High-Salt Diet Inhibits Body's Ability to Fight Certain Bacterial Infections, Study Finds
Too much salt is broadly considered bad for the body, though some studies have suggested it can aid the immune system’s response to infection. New research contradicts that notion.
Eating a high-salt diet can negatively impact the body’s ability to fight off certain bacterial infections, according to new research.
The findings, published in Science Translational Medicine, are the latest evidence against eating diets rich in sodium. However, they also stand in contrast to other research, which has suggested that in some contexts salt can aid the immune system’s response to infection.
“A high-salt diet (HSD) can stimulate immunity through the nuclear factor of activated T cells 5 (Nfat5)—signaling pathway, especially in the skin, where sodium is stored. The kidney medulla also accumulates sodium to build an osmotic gradient for water conservation,” write corresponding author Christian Kurts, of the Institute for Experimental Immunology, at the University Hospital of Bonn, in Germany, and colleagues.
Kurts and his team decided to see what impact salt might have on the most common type of kidney infection, uropathogenic E coli-induced pyelonephritis. To study the question, they put mice on HSDs, and studied how the diet impacted their ability to fight off E coli kidney infections, as well as systemic infections caused by the foodborne pathogen Listeria monocytogenes. In both cases, the investigators found adding extra salt harmed the mice’s ability to fight off the infection.
In the case of pyelonephritis, salt appeared to worsen outcomes via 2 mechanisms.
“First, on an HSD, sodium must be excreted; therefore, the kidney used urea instead to build the osmotic gradient,” Kurts and colleagues write. “However, in contrast to sodium, urea suppressed the antibacterial functionality of neutrophils, the principal immune effectors against pyelonephritis.”

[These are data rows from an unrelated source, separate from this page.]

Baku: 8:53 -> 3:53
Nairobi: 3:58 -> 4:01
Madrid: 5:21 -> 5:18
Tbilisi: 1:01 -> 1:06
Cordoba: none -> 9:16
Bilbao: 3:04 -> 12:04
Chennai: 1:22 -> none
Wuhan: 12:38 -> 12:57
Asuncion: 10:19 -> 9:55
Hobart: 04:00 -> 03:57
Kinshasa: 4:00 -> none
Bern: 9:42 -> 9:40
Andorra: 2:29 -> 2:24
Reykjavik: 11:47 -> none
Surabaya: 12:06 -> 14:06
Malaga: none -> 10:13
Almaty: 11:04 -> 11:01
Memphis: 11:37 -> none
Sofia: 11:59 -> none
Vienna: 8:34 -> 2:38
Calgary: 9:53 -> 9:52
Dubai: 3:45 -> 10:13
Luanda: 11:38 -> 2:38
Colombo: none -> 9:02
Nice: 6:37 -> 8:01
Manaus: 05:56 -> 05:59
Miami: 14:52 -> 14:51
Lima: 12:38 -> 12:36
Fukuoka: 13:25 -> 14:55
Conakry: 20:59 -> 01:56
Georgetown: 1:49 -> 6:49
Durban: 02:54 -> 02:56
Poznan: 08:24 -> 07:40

Secondly, Kurts and colleagues noted that the body also responds to the need to excrete sodium by suppressing aldosterone synthase. However, doing so caused an accumulation of aldosterone precursors with glucocorticoid functionality, “which abolished the diurnal adrenocorticotropic hormone—driven glucocorticoid rhythm and compromised neutrophil development and antibacterial functionality systemically.”
Glucocorticoids also played a role in the way the mice responded to Listeria monocytogenes infection, the study found.

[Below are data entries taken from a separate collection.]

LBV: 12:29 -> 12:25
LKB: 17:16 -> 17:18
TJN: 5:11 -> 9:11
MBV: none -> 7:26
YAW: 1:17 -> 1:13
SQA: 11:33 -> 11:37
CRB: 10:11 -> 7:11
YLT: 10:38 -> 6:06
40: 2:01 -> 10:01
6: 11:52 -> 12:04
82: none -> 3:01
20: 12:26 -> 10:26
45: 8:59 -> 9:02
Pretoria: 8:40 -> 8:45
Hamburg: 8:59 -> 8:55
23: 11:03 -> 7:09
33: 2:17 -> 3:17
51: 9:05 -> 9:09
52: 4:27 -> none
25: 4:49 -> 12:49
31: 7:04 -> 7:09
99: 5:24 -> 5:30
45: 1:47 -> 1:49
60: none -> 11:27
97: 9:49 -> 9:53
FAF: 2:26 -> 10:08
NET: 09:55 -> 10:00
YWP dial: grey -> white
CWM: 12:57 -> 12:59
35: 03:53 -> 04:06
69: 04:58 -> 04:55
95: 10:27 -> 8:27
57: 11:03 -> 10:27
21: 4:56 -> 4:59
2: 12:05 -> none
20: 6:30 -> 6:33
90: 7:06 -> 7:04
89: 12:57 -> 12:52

“Glucocorticoids directly induced Nfat5 expression, but pharmacological normalization of renal Nfat5 expression failed to restore the antibacterial defense,” Kurts and colleagues write.
After their findings in mice, the team recruited 10 human volunteers and gave them a diet with extra sodium (roughly equivalent to eating 2 large fast-food meals per day). After one week on the diet, the team found that neutrophils from these human volunteers were less effective at digesting bacteria.
Though studies on patients with actual infections would be necessary to prove a connection, Kurts told Contagion® that the data suggest if a patient suffers an infection while already consuming a diet rich in sodium, cutting excess salt intake will likely benefit the patient.
“[C]hanging to a normal salt diet will likely reverse the changes of an HSD within a few days, because new neutrophils are produced every day,” he said.
Unfortunately, while ending an HSD appears to nullify negative impacts of too much salt, that does not mean a low-salt diet itself leads to an increased immune response, Kurts said, at least not in the case of pyelonephritis.
“Probably because the immunosuppressive mediator induced by salt, the glucocorticoids does not decrease below a certain baseline because they are maintained by the pituitary gland,” he said.